(Stored items)
◆ ◆ ◆ ◆ ◆
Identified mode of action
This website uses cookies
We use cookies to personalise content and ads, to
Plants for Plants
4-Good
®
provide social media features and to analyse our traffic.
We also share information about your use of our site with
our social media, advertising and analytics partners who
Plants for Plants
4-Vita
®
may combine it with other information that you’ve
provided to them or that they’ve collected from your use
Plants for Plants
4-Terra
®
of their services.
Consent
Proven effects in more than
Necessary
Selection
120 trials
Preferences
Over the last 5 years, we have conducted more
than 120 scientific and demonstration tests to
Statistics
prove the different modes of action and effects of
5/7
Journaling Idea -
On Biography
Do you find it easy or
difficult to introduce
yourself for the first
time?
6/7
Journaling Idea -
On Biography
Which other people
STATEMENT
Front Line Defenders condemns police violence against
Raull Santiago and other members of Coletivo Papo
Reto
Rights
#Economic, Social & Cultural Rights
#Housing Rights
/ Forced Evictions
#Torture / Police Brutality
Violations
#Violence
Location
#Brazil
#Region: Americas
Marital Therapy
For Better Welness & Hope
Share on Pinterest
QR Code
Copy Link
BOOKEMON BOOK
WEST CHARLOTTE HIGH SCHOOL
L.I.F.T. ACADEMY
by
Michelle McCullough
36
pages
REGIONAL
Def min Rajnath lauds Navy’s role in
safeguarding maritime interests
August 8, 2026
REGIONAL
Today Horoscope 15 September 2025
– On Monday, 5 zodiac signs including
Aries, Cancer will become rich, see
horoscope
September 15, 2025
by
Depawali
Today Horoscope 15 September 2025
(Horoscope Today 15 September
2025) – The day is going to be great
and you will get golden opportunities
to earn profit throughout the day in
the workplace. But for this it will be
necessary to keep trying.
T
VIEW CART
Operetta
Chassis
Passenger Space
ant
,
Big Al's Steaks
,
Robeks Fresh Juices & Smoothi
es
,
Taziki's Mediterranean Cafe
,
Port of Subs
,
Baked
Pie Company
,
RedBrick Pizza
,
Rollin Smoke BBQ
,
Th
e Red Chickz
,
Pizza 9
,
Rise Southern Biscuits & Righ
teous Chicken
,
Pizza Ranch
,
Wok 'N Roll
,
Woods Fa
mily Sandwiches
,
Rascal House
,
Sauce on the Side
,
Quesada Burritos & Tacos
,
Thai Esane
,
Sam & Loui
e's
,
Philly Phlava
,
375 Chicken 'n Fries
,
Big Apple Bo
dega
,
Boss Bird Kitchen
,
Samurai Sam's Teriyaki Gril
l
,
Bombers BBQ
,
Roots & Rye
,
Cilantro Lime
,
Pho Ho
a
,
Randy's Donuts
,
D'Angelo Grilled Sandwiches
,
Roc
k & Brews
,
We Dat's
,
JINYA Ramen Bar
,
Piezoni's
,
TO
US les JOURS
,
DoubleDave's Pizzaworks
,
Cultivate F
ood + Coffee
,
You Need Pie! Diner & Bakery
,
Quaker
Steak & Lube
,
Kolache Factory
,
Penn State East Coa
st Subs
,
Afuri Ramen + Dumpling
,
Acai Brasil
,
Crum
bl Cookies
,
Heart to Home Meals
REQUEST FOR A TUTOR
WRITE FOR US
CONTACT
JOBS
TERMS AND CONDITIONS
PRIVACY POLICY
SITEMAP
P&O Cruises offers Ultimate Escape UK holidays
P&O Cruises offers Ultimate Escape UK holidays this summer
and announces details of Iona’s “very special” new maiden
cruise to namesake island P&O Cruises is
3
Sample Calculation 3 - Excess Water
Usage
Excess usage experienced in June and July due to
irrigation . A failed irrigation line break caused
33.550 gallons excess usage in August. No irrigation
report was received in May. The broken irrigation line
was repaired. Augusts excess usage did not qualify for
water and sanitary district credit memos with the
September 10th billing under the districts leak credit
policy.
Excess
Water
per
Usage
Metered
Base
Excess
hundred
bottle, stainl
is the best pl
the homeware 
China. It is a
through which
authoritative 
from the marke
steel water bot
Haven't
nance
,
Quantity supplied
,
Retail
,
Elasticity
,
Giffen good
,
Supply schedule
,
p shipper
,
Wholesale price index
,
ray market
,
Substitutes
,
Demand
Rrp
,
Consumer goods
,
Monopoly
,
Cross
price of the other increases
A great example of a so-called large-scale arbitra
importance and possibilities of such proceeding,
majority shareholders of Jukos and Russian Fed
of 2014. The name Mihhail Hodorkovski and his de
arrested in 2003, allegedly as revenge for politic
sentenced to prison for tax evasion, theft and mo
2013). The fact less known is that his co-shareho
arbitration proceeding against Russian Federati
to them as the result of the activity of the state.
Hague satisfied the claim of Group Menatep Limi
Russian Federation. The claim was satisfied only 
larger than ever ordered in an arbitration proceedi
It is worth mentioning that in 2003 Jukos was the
◆ ◆ ◆ ◆ ◆
# Instructions for the task
Reproduce every record that appears above, keeping the wording exact.

# Response to the exercise
Identified mode of action
This website uses cookies
We use cookies to personalise content and ads, to
Plants for Plants
4-Good
®
provide social media features and to analyse our traffic.
We also share information about your use of our site with
our social media, advertising and analytics partners who
Plants for Plants
4-Vita
®
may combine it with other information that you’ve
provided to them or that they’ve collected from your use
Plants for Plants
4-Terra
®
of their services.
Consent
Proven effects in more than
Necessary
Selection
120 trials
Preferences
Over the last 5 years, we have conducted more
than 120 scientific and demonstration tests to
Statistics
prove the different modes of action and effects of
5/7
Journaling Idea -
On Biography
Do you find it easy or
difficult to introduce
yourself for the first
time?
6/7
Journaling Idea -
On Biography
Which other people
STATEMENT
Front Line Defenders condemns police violence against
Raull Santiago and other members of Coletivo Papo
Reto
Rights
#Economic, Social & Cultural Rights
#Housing Rights
/ Forced Evictions
#Torture / Police Brutality
Violations
#Violence
Location
#Brazil
#Region: Americas
Marital Therapy
For Better Welness & Hope
Share on Pinterest
QR Code
Copy Link
BOOKEMON BOOK
WEST CHARLOTTE HIGH SCHOOL
L.I.F.T. ACADEMY
by
Michelle McCullough
36
pages
REGIONAL
Def min Rajnath lauds Navy’s role in
safeguarding maritime interests
August 8, 2026
REGIONAL
Today Horoscope 15 September 2025
– On Monday, 5 zodiac signs including
Aries, Cancer will become rich, see
horoscope
September 15, 2025
by
Depawali
Today Horoscope 15 September 2025
(Horoscope Today 15 September
2025) – The day is going to be great
and you will get golden opportunities
to earn profit throughout the day in
the workplace. But for this it will be
necessary to keep trying.
T
VIEW CART
Operetta
Chassis
Passenger Space
ant
,
Big Al's Steaks
,
Robeks Fresh Juices & Smoothi
es
,
Taziki's Mediterranean Cafe
,
Port of Subs
,
Baked
Pie Company
,
RedBrick Pizza
,
Rollin Smoke BBQ
,
Th
e Red Chickz
,
Pizza 9
,
Rise Southern Biscuits & Righ
teous Chicken
,
Pizza Ranch
,
Wok 'N Roll
,
Woods Fa
mily Sandwiches
,
Rascal House
,
Sauce on the Side
,
Quesada Burritos & Tacos
,
Thai Esane
,
Sam & Loui
e's
,
Philly Phlava
,
375 Chicken 'n Fries
,
Big Apple Bo
dega
,
Boss Bird Kitchen
,
Samurai Sam's Teriyaki Gril
l
,
Bombers BBQ
,
Roots & Rye
,
Cilantro Lime
,
Pho Ho
a
,
Randy's Donuts
,
D'Angelo Grilled Sandwiches
,
Roc
k & Brews
,
We Dat's
,
JINYA Ramen Bar
,
Piezoni's
,
TO
US les JOURS
,
DoubleDave's Pizzaworks
,
Cultivate F
ood + Coffee
,
You Need Pie! Diner & Bakery
,
Quaker
Steak & Lube
,
Kolache Factory
,
Penn State East Coa
st Subs
,
Afuri Ramen + Dumpling
,
Acai Brasil
,
Crum
bl Cookies
,
Heart to Home Meals
REQUEST FOR A TUTOR
WRITE FOR US
CONTACT
JOBS
TERMS AND CONDITIONS
PRIVACY POLICY
SITEMAP
P&O Cruises offers Ultimate Escape UK holidays
P&O Cruises offers Ultimate Escape UK holidays this summer
and announces details of Iona’s “very special” new maiden
cruise to namesake island P&O Cruises is
3
Sample Calculation 3 - Excess Water
Usage
Excess usage experienced in June and July due to
irrigation . A failed irrigation line break caused
33.550 gallons excess usage in August. No irrigation
report was received in May. The broken irrigation line
was repaired. Augusts excess usage did not qualify for
water and sanitary district credit memos with the
September 10th billing under the districts leak credit
policy.
Excess
Water
per
Usage
Metered
Base
Excess
hundred
bottle, stainl
is the best pl
the homeware 
China. It is a
through which
authoritative 
from the marke
steel water bot
Haven't
nance
,
Quantity supplied
,
Retail
,
Elasticity
,
Giffen good
,
Supply schedule
,
p shipper
,
Wholesale price index
,
ray market
,
Substitutes
,
Demand
Rrp
,
Consumer goods
,
Monopoly
,
Cross
price of the other increases
A great example of a so-called large-scale arbitra
importance and possibilities of such proceeding,
majority shareholders of Jukos and Russian Fed
of 2014. The name Mihhail Hodorkovski and his de
arrested in 2003, allegedly as revenge for politic
sentenced to prison for tax evasion, theft and mo
2013). The fact less known is that his co-shareho
arbitration proceeding against Russian Federati
to them as the result of the activity of the state.
Hague satisfied the claim of Group Menatep Limi
Russian Federation. The claim was satisfied only 
larger than ever ordered in an arbitration proceedi
It is worth mentioning that in 2003 Jukos was the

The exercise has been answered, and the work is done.